== THE RECORDS

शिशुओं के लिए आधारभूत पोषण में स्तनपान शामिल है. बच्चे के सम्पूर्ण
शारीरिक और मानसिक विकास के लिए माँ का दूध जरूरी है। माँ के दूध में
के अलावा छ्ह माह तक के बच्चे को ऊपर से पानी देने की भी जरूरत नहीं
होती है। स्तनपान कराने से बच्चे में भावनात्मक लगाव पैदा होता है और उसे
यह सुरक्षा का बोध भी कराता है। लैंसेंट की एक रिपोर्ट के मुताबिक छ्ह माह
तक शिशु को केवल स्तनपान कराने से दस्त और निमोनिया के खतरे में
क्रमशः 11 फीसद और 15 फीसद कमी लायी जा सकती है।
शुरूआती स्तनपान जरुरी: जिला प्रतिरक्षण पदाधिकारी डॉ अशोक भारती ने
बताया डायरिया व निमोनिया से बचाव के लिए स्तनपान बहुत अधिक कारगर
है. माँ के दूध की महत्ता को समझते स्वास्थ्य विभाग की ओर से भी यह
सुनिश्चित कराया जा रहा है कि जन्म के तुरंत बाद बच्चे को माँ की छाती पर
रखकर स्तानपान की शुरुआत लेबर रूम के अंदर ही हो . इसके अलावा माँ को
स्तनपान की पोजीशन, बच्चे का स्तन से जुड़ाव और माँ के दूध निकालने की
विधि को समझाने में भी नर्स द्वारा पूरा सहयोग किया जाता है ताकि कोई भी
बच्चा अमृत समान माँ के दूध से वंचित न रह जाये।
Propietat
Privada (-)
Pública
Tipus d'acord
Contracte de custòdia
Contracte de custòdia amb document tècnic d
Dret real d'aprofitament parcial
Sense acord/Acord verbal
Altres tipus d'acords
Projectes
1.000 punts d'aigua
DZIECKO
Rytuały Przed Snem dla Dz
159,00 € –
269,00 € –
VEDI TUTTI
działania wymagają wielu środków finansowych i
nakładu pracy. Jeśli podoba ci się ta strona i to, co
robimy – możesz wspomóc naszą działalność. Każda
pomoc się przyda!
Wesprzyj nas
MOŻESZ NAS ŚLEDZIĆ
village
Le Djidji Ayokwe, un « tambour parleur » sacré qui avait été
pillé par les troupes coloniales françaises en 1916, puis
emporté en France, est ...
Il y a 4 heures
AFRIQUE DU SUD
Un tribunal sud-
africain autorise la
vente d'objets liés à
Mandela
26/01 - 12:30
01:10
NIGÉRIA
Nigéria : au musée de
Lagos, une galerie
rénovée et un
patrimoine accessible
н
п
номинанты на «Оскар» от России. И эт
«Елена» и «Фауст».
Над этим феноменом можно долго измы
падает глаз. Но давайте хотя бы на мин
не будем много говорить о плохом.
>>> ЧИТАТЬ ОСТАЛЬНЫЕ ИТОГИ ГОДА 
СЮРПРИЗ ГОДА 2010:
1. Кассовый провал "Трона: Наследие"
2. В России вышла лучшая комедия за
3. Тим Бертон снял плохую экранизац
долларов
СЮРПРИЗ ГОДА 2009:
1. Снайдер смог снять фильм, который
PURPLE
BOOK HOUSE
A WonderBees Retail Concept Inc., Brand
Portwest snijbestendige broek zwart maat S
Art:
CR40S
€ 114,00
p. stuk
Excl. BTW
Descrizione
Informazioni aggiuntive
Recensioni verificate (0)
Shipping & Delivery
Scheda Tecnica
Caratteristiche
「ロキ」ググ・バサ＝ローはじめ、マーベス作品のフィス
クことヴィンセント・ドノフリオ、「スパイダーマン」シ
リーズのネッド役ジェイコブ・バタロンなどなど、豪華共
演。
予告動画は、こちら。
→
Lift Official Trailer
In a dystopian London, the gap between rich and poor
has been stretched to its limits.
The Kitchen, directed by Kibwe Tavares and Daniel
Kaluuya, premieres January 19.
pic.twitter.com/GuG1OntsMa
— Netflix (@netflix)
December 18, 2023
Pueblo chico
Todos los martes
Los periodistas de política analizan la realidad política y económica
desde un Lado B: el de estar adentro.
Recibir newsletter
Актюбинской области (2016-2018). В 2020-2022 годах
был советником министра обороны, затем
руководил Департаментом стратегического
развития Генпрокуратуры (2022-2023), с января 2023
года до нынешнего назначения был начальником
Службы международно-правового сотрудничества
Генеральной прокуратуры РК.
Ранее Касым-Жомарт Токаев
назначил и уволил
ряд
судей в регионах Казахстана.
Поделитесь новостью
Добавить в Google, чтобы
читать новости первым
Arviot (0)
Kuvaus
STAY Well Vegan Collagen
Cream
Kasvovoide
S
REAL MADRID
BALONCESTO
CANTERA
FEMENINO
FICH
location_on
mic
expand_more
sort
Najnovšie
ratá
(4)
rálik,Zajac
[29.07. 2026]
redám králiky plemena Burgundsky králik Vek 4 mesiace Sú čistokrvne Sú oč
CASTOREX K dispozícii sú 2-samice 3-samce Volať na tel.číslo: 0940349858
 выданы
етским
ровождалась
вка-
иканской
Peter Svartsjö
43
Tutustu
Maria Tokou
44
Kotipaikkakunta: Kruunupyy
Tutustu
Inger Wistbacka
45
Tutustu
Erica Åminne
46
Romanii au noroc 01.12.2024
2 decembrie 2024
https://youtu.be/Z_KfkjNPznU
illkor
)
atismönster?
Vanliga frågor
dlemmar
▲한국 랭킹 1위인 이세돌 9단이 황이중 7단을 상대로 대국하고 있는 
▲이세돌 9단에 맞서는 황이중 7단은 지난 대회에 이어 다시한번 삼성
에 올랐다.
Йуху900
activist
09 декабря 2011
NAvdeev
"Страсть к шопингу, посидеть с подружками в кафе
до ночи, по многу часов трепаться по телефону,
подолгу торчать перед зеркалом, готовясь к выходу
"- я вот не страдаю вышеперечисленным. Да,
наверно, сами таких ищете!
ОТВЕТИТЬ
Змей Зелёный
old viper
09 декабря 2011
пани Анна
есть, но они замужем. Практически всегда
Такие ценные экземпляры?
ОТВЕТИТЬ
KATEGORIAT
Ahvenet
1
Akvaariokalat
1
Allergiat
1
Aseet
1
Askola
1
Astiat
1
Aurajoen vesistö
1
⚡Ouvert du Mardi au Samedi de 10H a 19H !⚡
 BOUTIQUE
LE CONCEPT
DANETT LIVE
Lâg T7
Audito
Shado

====

§ EXERCISE GOAL
Reproduce every entry exactly, with nothing added or dropped.

§ RESPONSE BOX
शिशुओं के लिए आधारभूत पोषण में स्तनपान शामिल है. बच्चे के सम्पूर्ण
शारीरिक और मानसिक विकास के लिए माँ का दूध जरूरी है। माँ के दूध में
के अलावा छ्ह माह तक के बच्चे को ऊपर से पानी देने की भी जरूरत नहीं
होती है। स्तनपान कराने से बच्चे में भावनात्मक लगाव पैदा होता है और उसे
यह सुरक्षा का बोध भी कराता है। लैंसेंट की एक रिपोर्ट के मुताबिक छ्ह माह
तक शिशु को केवल स्तनपान कराने से दस्त और निमोनिया के खतरे में
क्रमशः 11 फीसद और 15 फीसद कमी लायी जा सकती है।
शुरूआती स्तनपान जरुरी: जिला प्रतिरक्षण पदाधिकारी डॉ अशोक भारती ने
बताया डायरिया व निमोनिया से बचाव के लिए स्तनपान बहुत अधिक कारगर
है. माँ के दूध की महत्ता को समझते स्वास्थ्य विभाग की ओर से भी यह
सुनिश्चित कराया जा रहा है कि जन्म के तुरंत बाद बच्चे को माँ की छाती पर
रखकर स्तानपान की शुरुआत लेबर रूम के अंदर ही हो . इसके अलावा माँ को
स्तनपान की पोजीशन, बच्चे का स्तन से जुड़ाव और माँ के दूध निकालने की
विधि को समझाने में भी नर्स द्वारा पूरा सहयोग किया जाता है ताकि कोई भी
बच्चा अमृत समान माँ के दूध से वंचित न रह जाये।
Propietat
Privada (-)
Pública
Tipus d'acord
Contracte de custòdia
Contracte de custòdia amb document tècnic d
Dret real d'aprofitament parcial
Sense acord/Acord verbal
Altres tipus d'acords
Projectes
1.000 punts d'aigua
DZIECKO
Rytuały Przed Snem dla Dz
159,00 € –
269,00 € –
VEDI TUTTI
działania wymagają wielu środków finansowych i
nakładu pracy. Jeśli podoba ci się ta strona i to, co
robimy – możesz wspomóc naszą działalność. Każda
pomoc się przyda!
Wesprzyj nas
MOŻESZ NAS ŚLEDZIĆ
village
Le Djidji Ayokwe, un « tambour parleur » sacré qui avait été
pillé par les troupes coloniales françaises en 1916, puis
emporté en France, est ...
Il y a 4 heures
AFRIQUE DU SUD
Un tribunal sud-
africain autorise la
vente d'objets liés à
Mandela
26/01 - 12:30
01:10
NIGÉRIA
Nigéria : au musée de
Lagos, une galerie
rénovée et un
patrimoine accessible
н
п
номинанты на «Оскар» от России. И эт
«Елена» и «Фауст».
Над этим феноменом можно долго измы
падает глаз. Но давайте хотя бы на мин
не будем много говорить о плохом.
>>> ЧИТАТЬ ОСТАЛЬНЫЕ ИТОГИ ГОДА 
СЮРПРИЗ ГОДА 2010:
1. Кассовый провал "Трона: Наследие"
2. В России вышла лучшая комедия за
3. Тим Бертон снял плохую экранизац
долларов
СЮРПРИЗ ГОДА 2009:
1. Снайдер смог снять фильм, который
PURPLE
BOOK HOUSE
A WonderBees Retail Concept Inc., Brand
Portwest snijbestendige broek zwart maat S
Art:
CR40S
€ 114,00
p. stuk
Excl. BTW
Descrizione
Informazioni aggiuntive
Recensioni verificate (0)
Shipping & Delivery
Scheda Tecnica
Caratteristiche
「ロキ」ググ・バサ＝ローはじめ、マーベス作品のフィス
クことヴィンセント・ドノフリオ、「スパイダーマン」シ
リーズのネッド役ジェイコブ・バタロンなどなど、豪華共
演。
予告動画は、こちら。
→
Lift Official Trailer
In a dystopian London, the gap between rich and poor
has been stretched to its limits.
The Kitchen, directed by Kibwe Tavares and Daniel
Kaluuya, premieres January 19.
pic.twitter.com/GuG1OntsMa
— Netflix (@netflix)
December 18, 2023
Pueblo chico
Todos los martes
Los periodistas de política analizan la realidad política y económica
desde un Lado B: el de estar adentro.
Recibir newsletter
Актюбинской области (2016-2018). В 2020-2022 годах
был советником министра обороны, затем
руководил Департаментом стратегического
развития Генпрокуратуры (2022-2023), с января 2023
года до нынешнего назначения был начальником
Службы международно-правового сотрудничества
Генеральной прокуратуры РК.
Ранее Касым-Жомарт Токаев
назначил и уволил
ряд
судей в регионах Казахстана.
Поделитесь новостью
Добавить в Google, чтобы
читать новости первым
Arviot (0)
Kuvaus
STAY Well Vegan Collagen
Cream
Kasvovoide
S
REAL MADRID
BALONCESTO
CANTERA
FEMENINO
FICH
location_on
mic
expand_more
sort
Najnovšie
ratá
(4)
rálik,Zajac
[29.07. 2026]
redám králiky plemena Burgundsky králik Vek 4 mesiace Sú čistokrvne Sú oč
CASTOREX K dispozícii sú 2-samice 3-samce Volať na tel.číslo: 0940349858
 выданы
етским
ровождалась
вка-
иканской
Peter Svartsjö
43
Tutustu
Maria Tokou
44
Kotipaikkakunta: Kruunupyy
Tutustu
Inger Wistbacka
45
Tutustu
Erica Åminne
46
Romanii au noroc 01.12.2024
2 decembrie 2024
https://youtu.be/Z_KfkjNPznU
illkor
)
atismönster?
Vanliga frågor
dlemmar
▲한국 랭킹 1위인 이세돌 9단이 황이중 7단을 상대로 대국하고 있는 
▲이세돌 9단에 맞서는 황이중 7단은 지난 대회에 이어 다시한번 삼성
에 올랐다.
Йуху900
activist
09 декабря 2011
NAvdeev
"Страсть к шопингу, посидеть с подружками в кафе
до ночи, по многу часов трепаться по телефону,
подолгу торчать перед зеркалом, готовясь к выходу
"- я вот не страдаю вышеперечисленным. Да,
наверно, сами таких ищете!
ОТВЕТИТЬ
Змей Зелёный
old viper
09 декабря 2011
пани Анна
есть, но они замужем. Практически всегда
Такие ценные экземпляры?
ОТВЕТИТЬ
KATEGORIAT
Ahvenet
1
Akvaariokalat
1
Allergiat
1
Aseet
1
Askola
1
Astiat
1
Aurajoen vesistö
1
⚡Ouvert du Mardi au Samedi de 10H a 19H !⚡
 BOUTIQUE
LE CONCEPT
DANETT LIVE
Lâg T7
Audito
Shado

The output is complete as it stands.